DESCRIPTION OF THE TASK |
Produce a copy of every line in the records that holds the string "пластиковые".

==== EXTRACTED INFORMATION

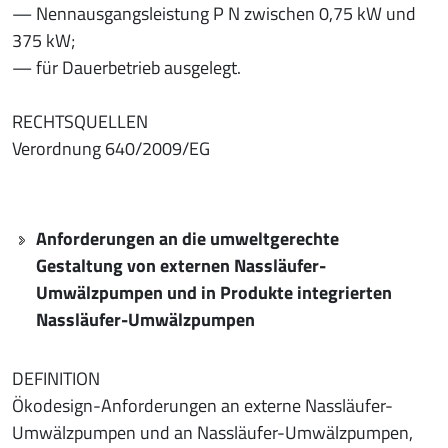
— Nennausgangsleistung P N zwischen 0,75 kW und
375 kW;
— für Dauerbetrieb ausgelegt.
RECHTSQUELLEN
Verordnung 640/2009/EG
Anforderungen an die umweltgerechte
Gestaltung von externen Nassläufer-
Umwälzpumpen und in Produkte integrierten
Nassläufer-Umwälzpumpen
DEFINITION
Ökodesign-Anforderungen an externe Nassläufer-
Umwälzpumpen und an Nassläufer-Umwälzpumpen,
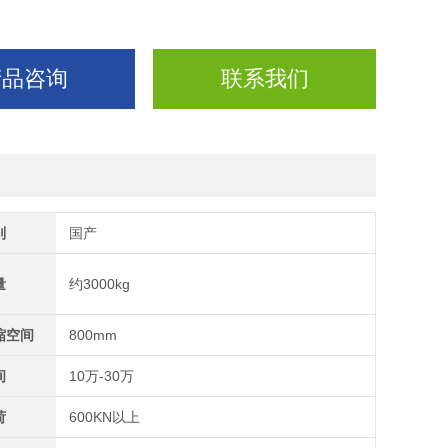
产品咨询
联系我们
别
国产
量
约3000kg
缩空间
800mm
间
10万-30万
荷
600KN以上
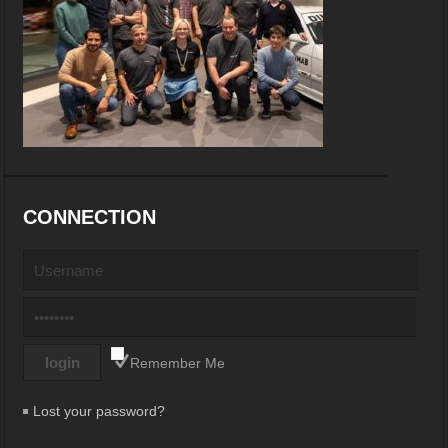
CONNECTION
Remember Me
Lost your password?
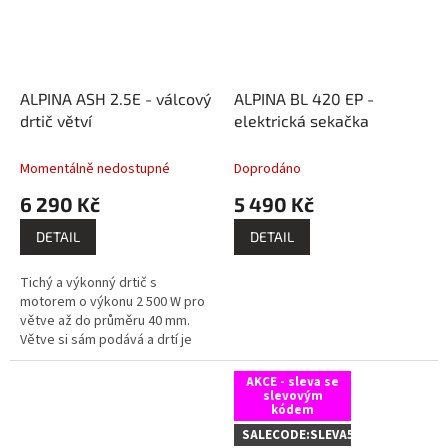
ALPINA ASH 2.5E - válcový
ALPINA BL 420 EP -
drtič větví
elektrická sekačka
Momentálně nedostupné
Doprodáno
6 290 Kč
5 490 Kč
DETAIL
DETAIL
Tichý a výkonný drtič s
motorem o výkonu 2 500 W pro
větve až do průměru 40 mm.
Větve si sám podává a drtí je
mezi ozubeným kolem a
přítlačnou deskou. Plastový
AKCE - sleva se
sběrací koš o...
slevovým
kódem
SALECODE:SLEVA5:5:%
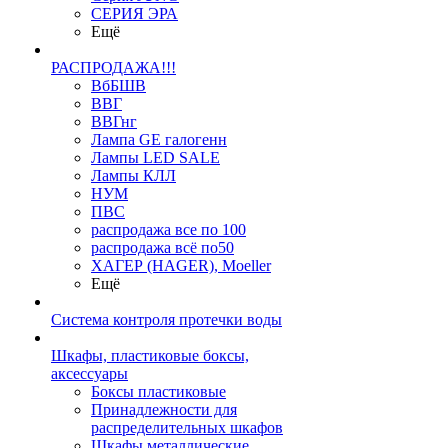
СЕРИЯ ЭРА
Ещё
РАСПРОДАЖА!!!
ВбБШВ
ВВГ
ВВГнг
Лампа GE галогенн
Лампы LED SALE
Лампы КЛЛ
НУМ
ПВС
распродажа все по 100
распродажа всё по50
ХАГЕР (HAGER), Moeller
Ещё
Система контроля протечки воды
Шкафы, пластиковые боксы,
аксессуары
Боксы пластиковые
Принадлежности для
распределительных шкафов
Шкафы металлические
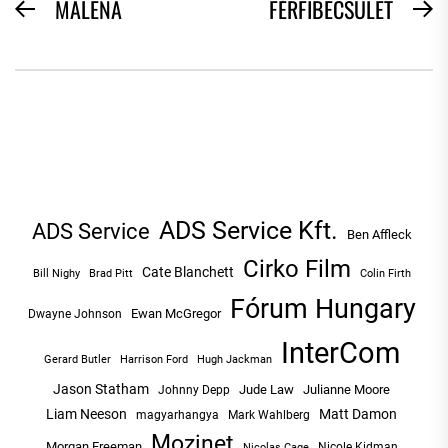
BEJEGYZÉS
MALENA
FÉRFIBECSÜLET
Previous
N
NAVIGÁCIÓ
post:
po
ADS Service Kft.
ADS Service
Ben Affleck
Cirko Film
Cate Blanchett
Bill Nighy
Brad Pitt
Colin Firth
Fórum Hungary
Ewan McGregor
Dwayne Johnson
InterCom
Hugh Jackman
Gerard Butler
Harrison Ford
Jason Statham
Jude Law
Julianne Moore
Johnny Depp
Liam Neeson
Matt Damon
magyarhangya
Mark Wahlberg
Mozinet
Morgan Freeman
Nicole Kidman
Nicolas Cage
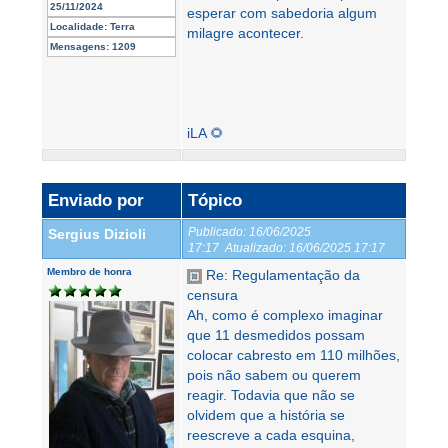
25/11/2024
esperar com sabedoria algum
Localidade:
Terra
milagre acontecer.
Mensagens:
1209
iLA 🌻
Enviado por
Tópico
Publicado:
16/06/2025
Sergius Dizioli
17:17
Atualizado:
16/06/2025 17:17
Membro de honra
Re: Regulamentação da
censura
Ah, como é complexo imaginar
que 11 desmedidos possam
colocar cabresto em 110 milhões,
pois não sabem ou querem
reagir. Todavia que não se
olvidem que a história se
reescreve a cada esquina,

========

TASK RESPONSE |
Шкафы, пластиковые боксы,
Боксы пластиковые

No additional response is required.